Exercise input Block Start

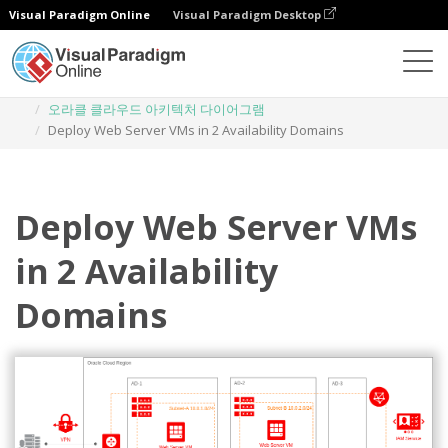
Visual Paradigm Online
Visual Paradigm Desktop
다이어그램
템플릿
오라클 클라우드 아키텍처 다이어그램
Deploy Web Server VMs in 2 Availability Domains
Deploy Web Server VMs
in 2 Availability
Domains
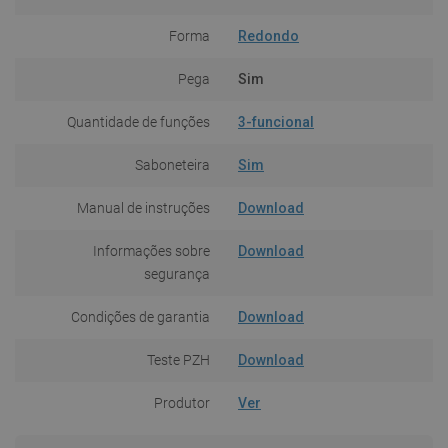
Forma
Redondo
Pega
Sim
Quantidade de funções
3-funcional
Saboneteira
Sim
Manual de instruções
Download
Informações sobre
Download
segurança
Condições de garantia
Download
Teste PZH
Download
Produtor
Ver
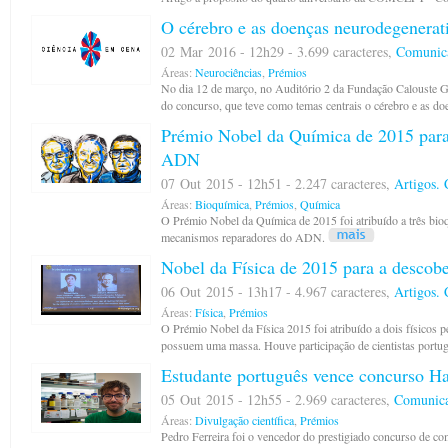
O cérebro e as doenças neurodegenerat
02 Mar 2016 - 12h29 - 3.699 caracteres,
Comunica
Áreas:
Neurociências
,
Prémios
No dia 12 de março, no Auditório 2 da Fundação Calouste Gu
do concurso, que teve como temas centrais o cérebro e as d
Prémio Nobel da Química de 2015 para
ADN
07 Out 2015 - 12h51 - 2.247 caracteres,
Artigos.
Áreas:
Bioquímica
,
Prémios
,
Química
O Prémio Nobel da Química de 2015 foi atribuído a três bioq
mecanismos reparadores do ADN.
Nobel da Física de 2015 para a descobe
06 Out 2015 - 13h17 - 4.967 caracteres,
Artigos.
Áreas:
Física
,
Prémios
O Prémio Nobel da Física 2015 foi atribuído a dois físicos p
possuem uma massa. Houve participação de cientistas portu
Estudante português vence concurso H
05 Out 2015 - 12h55 - 2.969 caracteres,
Comunica
Áreas:
Divulgação científica
,
Prémios
Pedro Ferreira foi o vencedor do prestigiado concurso de co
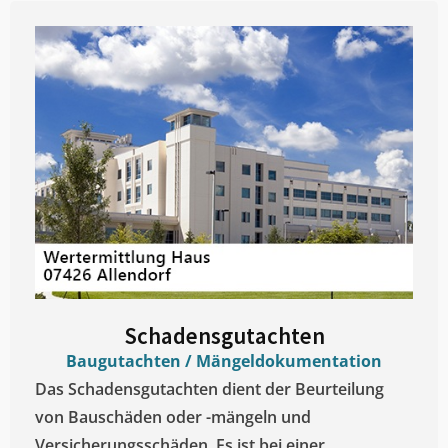
Schadensgutachten
Baugutachten / Mängeldokumentation
Das Schadensgutachten dient der Beurteilung
von Bauschäden oder -mängeln und
Versicherungsschäden. Es ist bei einer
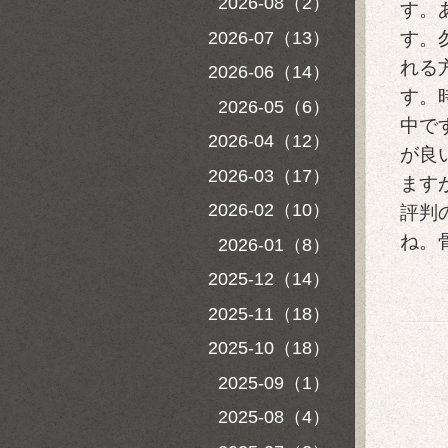
2026-08（2）
す。
2026-07（13）
す。
れる
2026-06（14）
す。
2026-05（6）
中で
2026-04（12）
が良
2026-03（17）
ます
2026-02（10）
評判
ね。
2026-01（8）
2025-12（14）
2025-11（18）
2025-10（18）
2025-09（1）
2025-08（4）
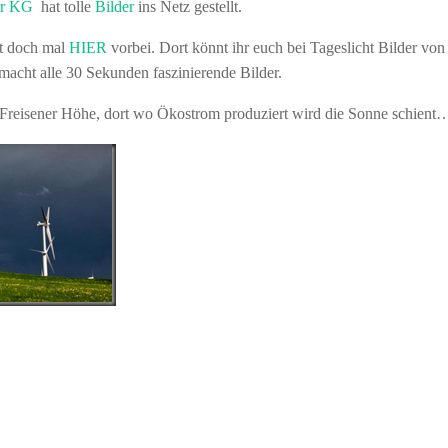
er KG
hat tolle
Bilder
ins Netz gestellt.
ut doch mal
HIER
vorbei. Dort könnt ihr euch bei Tageslicht Bilder von
macht alle 30 Sekunden faszinierende Bilder.
der Freisener Höhe, dort wo Ökostrom produziert wird die Sonne schient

Exercise input Block End

Work out how many lines of the entries contain the word "Bilder", and answer with that number alone.

• Written answer
3